──────── The data

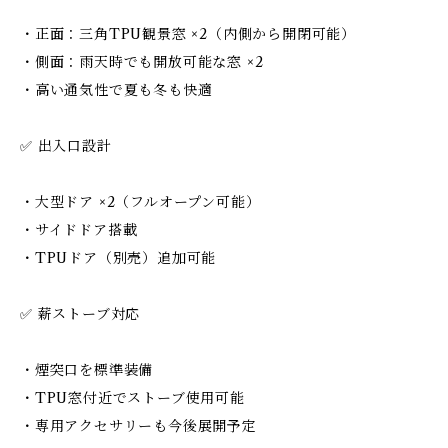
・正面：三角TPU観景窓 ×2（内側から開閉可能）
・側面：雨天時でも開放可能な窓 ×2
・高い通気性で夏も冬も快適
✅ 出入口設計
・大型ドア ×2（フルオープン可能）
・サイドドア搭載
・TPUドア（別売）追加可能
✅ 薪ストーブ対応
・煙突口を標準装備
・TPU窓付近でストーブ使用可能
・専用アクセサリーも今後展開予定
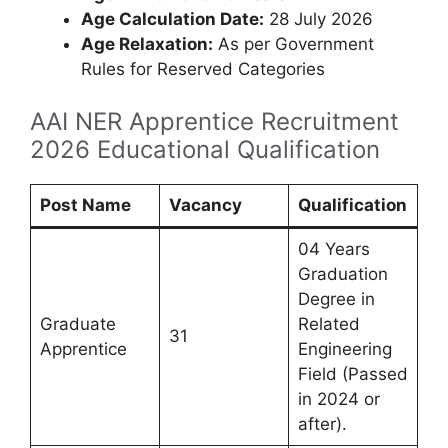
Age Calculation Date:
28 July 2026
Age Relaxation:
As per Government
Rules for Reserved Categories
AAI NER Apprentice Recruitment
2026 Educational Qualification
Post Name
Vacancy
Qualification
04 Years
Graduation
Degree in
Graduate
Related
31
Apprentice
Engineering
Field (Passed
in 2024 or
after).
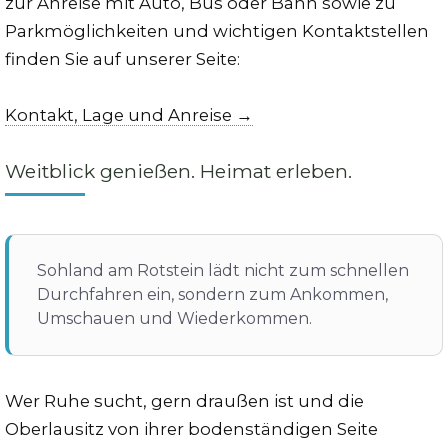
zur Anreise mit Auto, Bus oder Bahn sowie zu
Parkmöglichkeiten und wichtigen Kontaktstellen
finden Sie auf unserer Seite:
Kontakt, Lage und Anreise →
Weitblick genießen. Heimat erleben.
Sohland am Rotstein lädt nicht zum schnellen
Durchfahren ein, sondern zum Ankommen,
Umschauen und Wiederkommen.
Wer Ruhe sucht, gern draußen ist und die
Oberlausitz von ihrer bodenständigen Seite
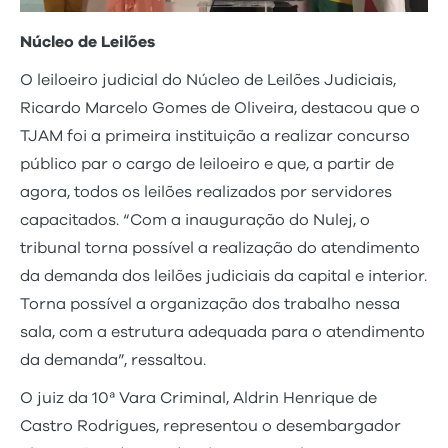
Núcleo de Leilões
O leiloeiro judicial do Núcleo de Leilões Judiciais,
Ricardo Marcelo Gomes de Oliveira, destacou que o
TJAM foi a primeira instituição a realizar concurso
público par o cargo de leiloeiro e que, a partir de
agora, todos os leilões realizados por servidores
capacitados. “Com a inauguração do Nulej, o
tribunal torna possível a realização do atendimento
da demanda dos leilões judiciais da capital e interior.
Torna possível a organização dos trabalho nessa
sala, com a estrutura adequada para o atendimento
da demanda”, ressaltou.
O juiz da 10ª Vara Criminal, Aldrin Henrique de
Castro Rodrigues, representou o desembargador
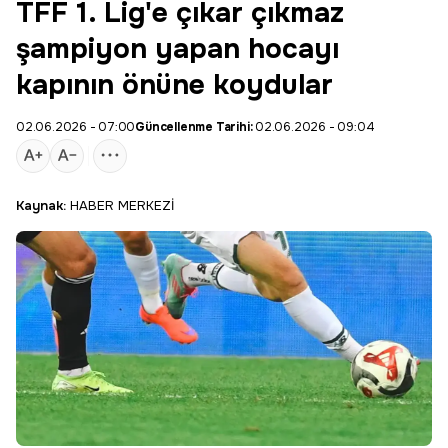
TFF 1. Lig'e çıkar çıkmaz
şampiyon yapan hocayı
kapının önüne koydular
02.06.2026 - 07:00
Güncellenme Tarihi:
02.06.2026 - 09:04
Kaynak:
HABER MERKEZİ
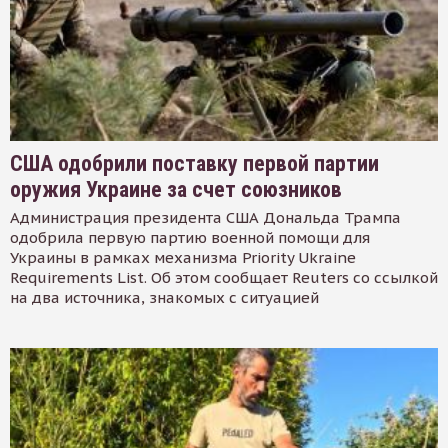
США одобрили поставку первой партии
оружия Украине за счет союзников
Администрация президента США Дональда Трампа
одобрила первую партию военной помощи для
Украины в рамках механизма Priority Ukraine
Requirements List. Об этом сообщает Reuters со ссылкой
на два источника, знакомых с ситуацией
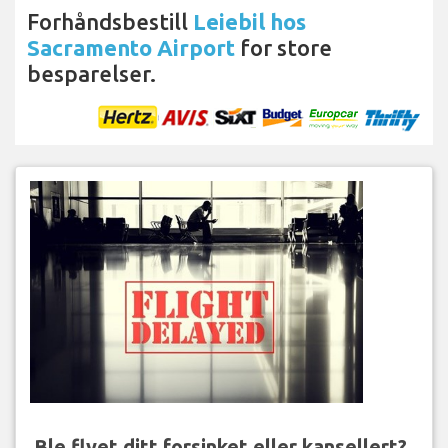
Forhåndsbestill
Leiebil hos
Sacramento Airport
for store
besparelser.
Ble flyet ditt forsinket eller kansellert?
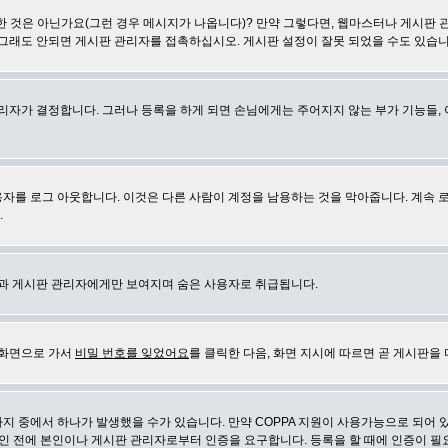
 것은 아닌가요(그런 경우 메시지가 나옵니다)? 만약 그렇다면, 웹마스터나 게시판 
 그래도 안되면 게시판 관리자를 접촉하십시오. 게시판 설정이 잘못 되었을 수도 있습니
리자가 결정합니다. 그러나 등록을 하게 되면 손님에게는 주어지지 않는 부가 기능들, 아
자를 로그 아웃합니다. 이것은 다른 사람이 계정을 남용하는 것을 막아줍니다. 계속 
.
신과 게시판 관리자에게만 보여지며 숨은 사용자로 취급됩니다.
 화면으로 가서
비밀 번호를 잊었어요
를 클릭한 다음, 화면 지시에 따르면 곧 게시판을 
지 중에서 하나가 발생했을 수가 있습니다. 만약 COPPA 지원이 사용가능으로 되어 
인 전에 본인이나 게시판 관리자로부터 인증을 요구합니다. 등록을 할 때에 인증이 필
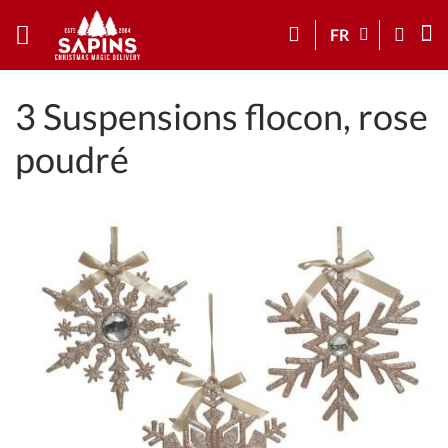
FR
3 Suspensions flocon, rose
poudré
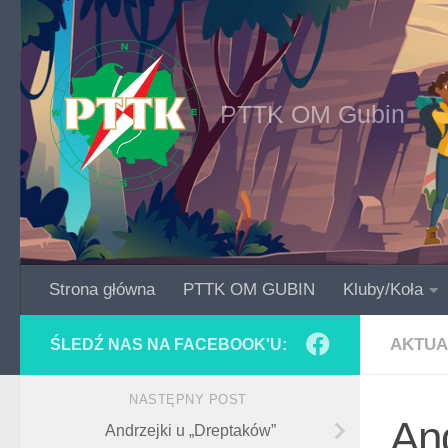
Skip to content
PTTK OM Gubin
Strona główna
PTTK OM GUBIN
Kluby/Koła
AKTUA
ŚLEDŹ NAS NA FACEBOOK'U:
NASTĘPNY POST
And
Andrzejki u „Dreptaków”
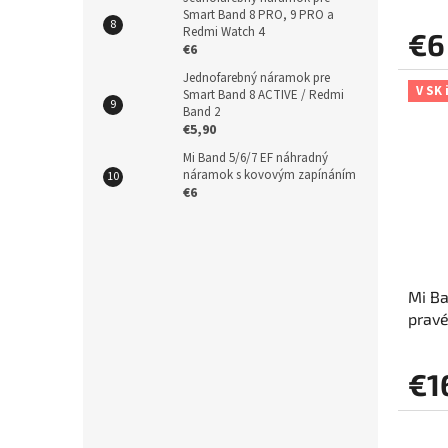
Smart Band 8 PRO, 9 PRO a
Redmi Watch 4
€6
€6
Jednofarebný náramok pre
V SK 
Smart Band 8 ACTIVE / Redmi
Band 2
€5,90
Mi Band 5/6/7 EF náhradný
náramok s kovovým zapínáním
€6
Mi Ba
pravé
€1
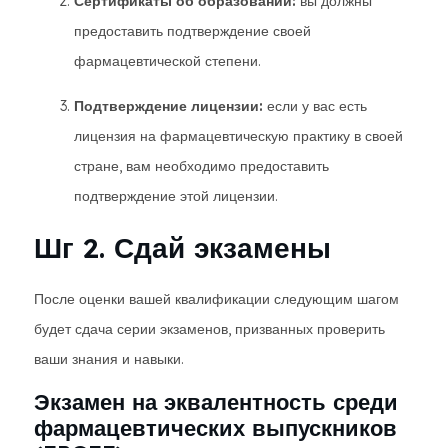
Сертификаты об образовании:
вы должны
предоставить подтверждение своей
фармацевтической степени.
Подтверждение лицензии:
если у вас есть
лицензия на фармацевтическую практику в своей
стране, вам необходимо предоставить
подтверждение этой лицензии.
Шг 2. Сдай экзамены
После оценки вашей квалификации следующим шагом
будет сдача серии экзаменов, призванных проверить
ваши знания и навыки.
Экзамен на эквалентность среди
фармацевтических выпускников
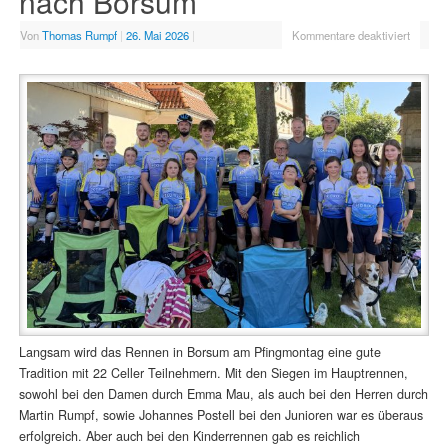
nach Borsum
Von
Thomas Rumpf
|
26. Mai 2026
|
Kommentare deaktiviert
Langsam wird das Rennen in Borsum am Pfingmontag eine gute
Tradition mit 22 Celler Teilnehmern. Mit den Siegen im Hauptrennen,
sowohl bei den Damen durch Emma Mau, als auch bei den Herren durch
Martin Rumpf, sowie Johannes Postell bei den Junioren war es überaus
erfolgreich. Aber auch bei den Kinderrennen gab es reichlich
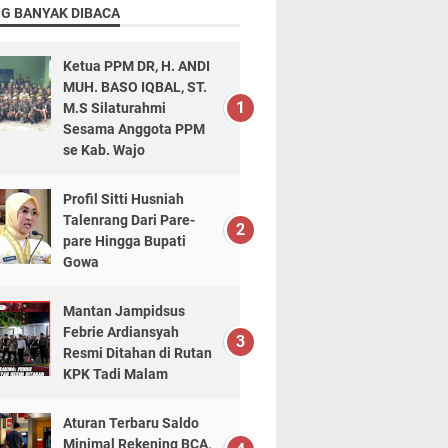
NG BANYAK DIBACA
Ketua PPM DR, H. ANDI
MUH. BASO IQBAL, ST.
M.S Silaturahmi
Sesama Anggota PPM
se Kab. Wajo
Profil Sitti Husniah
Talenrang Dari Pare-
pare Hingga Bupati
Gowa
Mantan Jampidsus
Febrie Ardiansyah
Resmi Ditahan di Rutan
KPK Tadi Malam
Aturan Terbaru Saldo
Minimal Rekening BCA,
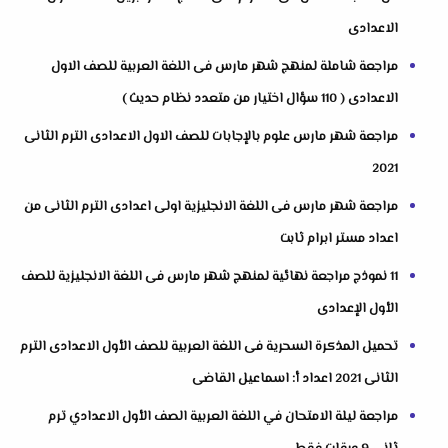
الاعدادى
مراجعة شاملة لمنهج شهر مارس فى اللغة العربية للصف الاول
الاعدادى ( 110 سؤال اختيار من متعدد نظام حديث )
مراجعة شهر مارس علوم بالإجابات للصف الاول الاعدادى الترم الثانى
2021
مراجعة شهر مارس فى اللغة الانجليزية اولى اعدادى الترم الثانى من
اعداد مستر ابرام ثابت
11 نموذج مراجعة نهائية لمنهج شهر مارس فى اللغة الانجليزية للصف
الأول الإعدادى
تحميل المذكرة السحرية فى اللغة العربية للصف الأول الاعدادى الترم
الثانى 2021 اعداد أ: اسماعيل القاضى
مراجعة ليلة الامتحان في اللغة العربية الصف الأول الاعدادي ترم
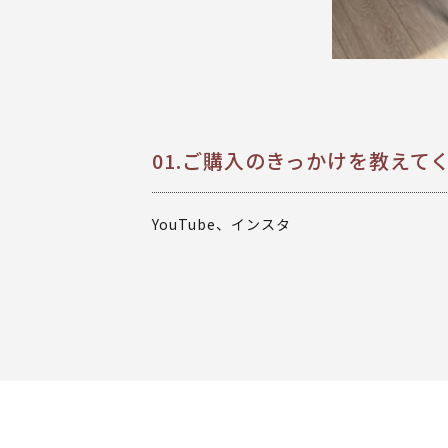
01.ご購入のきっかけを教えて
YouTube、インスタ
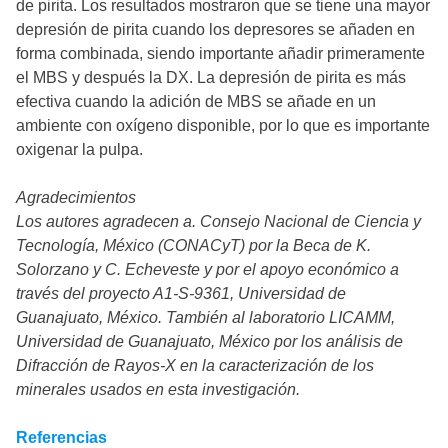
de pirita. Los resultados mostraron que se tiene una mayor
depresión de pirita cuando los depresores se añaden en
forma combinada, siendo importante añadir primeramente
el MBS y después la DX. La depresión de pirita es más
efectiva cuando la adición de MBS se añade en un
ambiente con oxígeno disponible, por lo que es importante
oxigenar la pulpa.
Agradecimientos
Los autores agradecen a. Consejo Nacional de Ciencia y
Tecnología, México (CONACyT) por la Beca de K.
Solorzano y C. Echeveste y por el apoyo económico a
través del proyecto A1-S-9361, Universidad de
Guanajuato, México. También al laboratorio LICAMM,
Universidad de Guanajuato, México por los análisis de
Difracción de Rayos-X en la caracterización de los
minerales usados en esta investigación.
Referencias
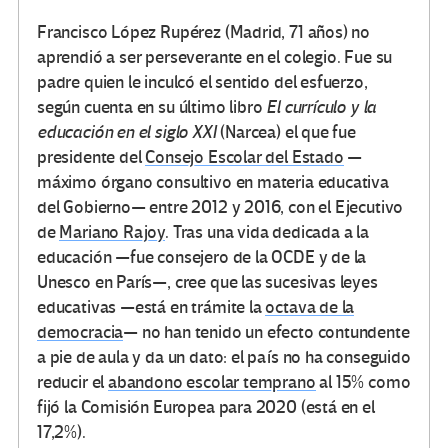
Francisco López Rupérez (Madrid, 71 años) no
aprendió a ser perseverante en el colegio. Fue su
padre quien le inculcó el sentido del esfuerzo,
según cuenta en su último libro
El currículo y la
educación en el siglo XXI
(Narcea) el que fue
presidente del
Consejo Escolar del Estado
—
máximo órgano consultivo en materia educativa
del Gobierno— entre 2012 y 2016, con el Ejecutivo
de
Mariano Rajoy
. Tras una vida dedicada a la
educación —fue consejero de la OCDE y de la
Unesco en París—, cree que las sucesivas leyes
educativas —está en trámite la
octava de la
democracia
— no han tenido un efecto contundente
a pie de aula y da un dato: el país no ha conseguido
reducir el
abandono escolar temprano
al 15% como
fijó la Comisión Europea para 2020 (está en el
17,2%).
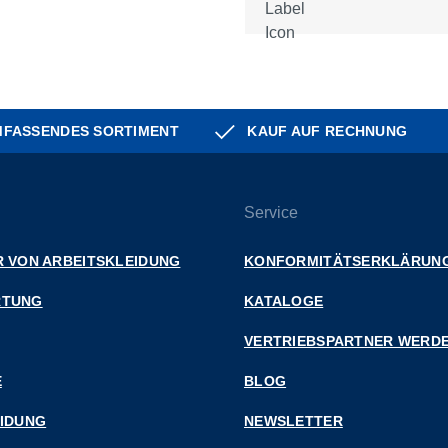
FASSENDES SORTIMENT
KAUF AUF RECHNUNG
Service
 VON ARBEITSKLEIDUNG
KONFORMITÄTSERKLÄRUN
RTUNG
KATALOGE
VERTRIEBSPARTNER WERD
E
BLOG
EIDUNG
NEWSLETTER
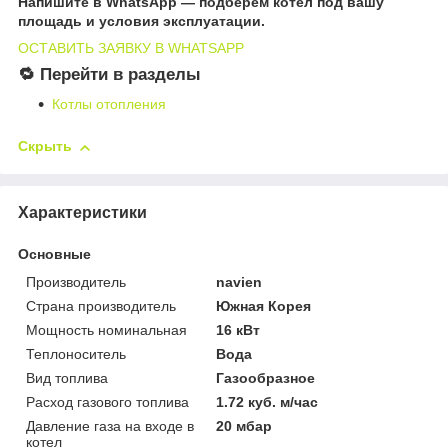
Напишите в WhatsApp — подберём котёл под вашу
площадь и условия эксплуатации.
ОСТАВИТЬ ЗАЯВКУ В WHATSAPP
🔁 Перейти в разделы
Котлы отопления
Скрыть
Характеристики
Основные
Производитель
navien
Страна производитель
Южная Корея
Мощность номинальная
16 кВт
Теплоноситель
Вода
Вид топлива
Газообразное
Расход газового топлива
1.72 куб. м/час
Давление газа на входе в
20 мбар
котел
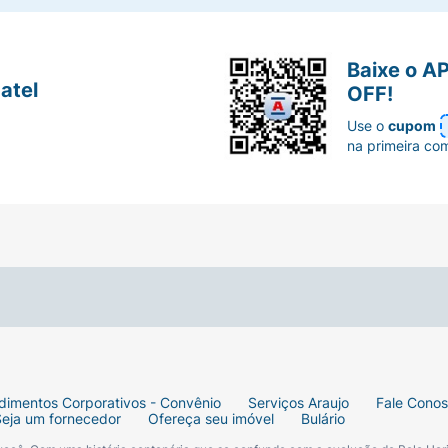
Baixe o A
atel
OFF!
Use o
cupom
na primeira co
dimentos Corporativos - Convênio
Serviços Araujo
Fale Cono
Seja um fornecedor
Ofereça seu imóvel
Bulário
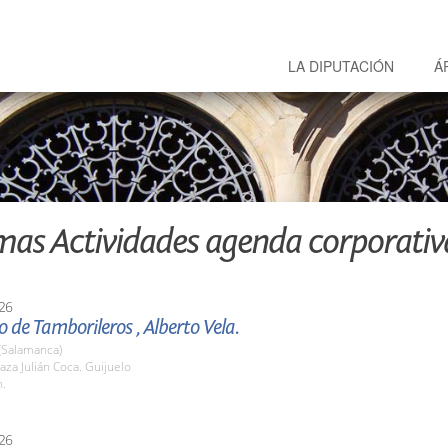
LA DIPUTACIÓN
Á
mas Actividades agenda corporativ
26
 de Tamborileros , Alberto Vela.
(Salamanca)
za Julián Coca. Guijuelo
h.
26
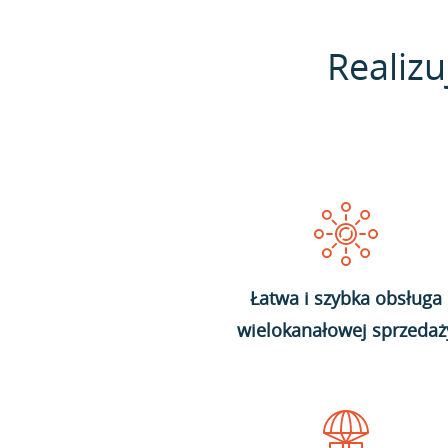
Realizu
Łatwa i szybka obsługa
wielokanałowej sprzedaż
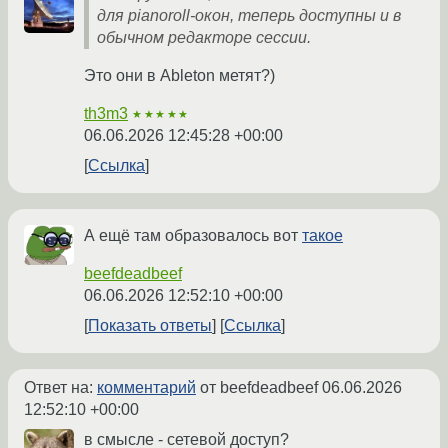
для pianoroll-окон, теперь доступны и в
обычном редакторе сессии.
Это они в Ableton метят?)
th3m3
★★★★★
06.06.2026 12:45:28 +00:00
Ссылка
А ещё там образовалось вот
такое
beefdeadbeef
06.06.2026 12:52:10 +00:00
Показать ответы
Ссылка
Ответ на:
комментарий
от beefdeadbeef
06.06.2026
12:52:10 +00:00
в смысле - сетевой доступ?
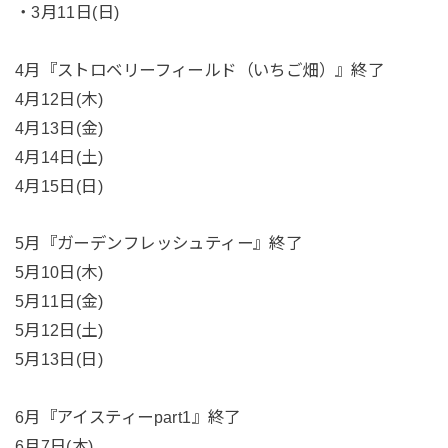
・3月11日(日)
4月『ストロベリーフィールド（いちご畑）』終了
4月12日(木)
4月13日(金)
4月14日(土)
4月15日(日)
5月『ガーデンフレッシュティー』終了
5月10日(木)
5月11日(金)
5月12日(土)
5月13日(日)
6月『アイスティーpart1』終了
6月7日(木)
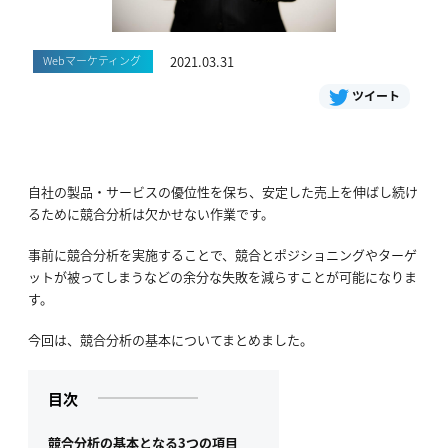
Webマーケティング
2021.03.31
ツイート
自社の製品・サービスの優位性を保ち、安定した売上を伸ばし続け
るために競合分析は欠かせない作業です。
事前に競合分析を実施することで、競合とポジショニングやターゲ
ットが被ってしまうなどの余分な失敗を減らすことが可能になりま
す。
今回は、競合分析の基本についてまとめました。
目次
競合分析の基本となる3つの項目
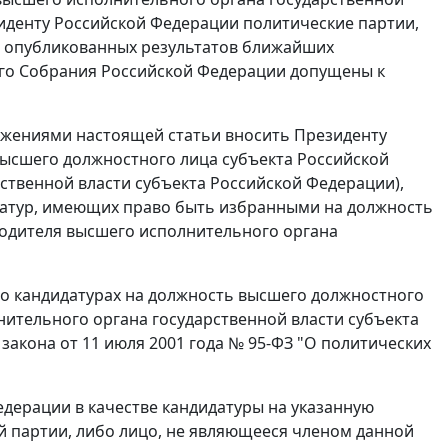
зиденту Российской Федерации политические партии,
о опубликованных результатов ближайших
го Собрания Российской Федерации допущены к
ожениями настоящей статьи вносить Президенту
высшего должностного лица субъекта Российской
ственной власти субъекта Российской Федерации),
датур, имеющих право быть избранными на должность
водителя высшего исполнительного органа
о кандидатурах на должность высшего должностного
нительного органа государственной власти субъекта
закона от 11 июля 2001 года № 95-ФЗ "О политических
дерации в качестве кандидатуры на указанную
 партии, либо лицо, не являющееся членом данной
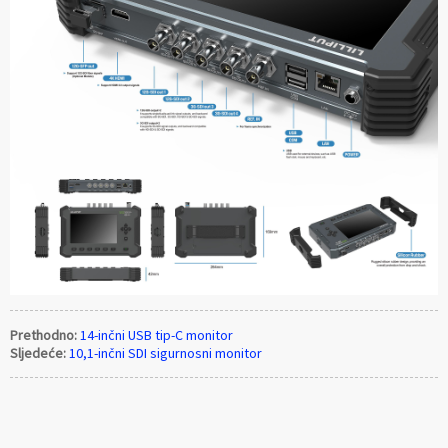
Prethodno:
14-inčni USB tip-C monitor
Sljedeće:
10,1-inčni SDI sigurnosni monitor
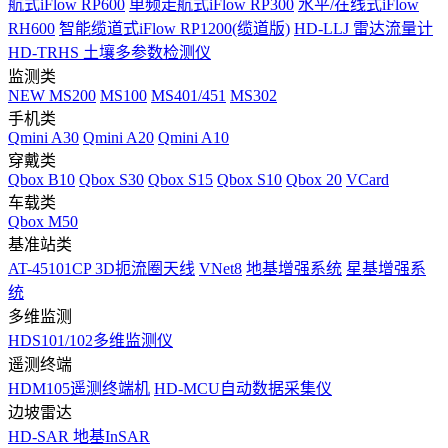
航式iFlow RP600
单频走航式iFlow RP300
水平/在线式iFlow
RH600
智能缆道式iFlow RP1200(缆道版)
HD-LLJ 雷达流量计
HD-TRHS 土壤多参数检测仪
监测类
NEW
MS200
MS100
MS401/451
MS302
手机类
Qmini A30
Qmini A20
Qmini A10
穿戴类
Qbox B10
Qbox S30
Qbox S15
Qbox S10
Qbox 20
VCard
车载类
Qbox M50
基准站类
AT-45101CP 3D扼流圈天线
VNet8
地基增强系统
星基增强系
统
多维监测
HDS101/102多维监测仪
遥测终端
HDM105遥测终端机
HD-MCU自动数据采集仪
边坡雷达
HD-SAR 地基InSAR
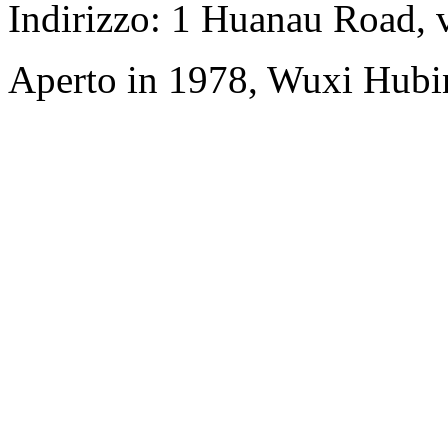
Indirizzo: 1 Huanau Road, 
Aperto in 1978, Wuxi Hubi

────────────────

What needs to be done:
How would the lines above read from the one with "06.06.2026 12:45:28 +00:00" to the one with "5月『ガーデンフレッシュティー』終了", inclusive, with no pictures? Write them out exactly.

Worked solution:
06.06.2026 12:45:28 +00:00
Ссылка
А ещё там образовалось вот
такое
beefdeadbeef
06.06.2026 12:52:10 +00:00
Показать ответы
Ссылка
Ответ на:
комментарий
от beefdeadbeef
06.06.2026
12:52:10 +00:00
в смысле - сетевой доступ?
・3月11日(日)
4月『ストロベリーフィールド（いちご畑）』終了
4月12日(木)
4月13日(金)
4月14日(土)
4月15日(日)
5月『ガーデンフレッシュティー』終了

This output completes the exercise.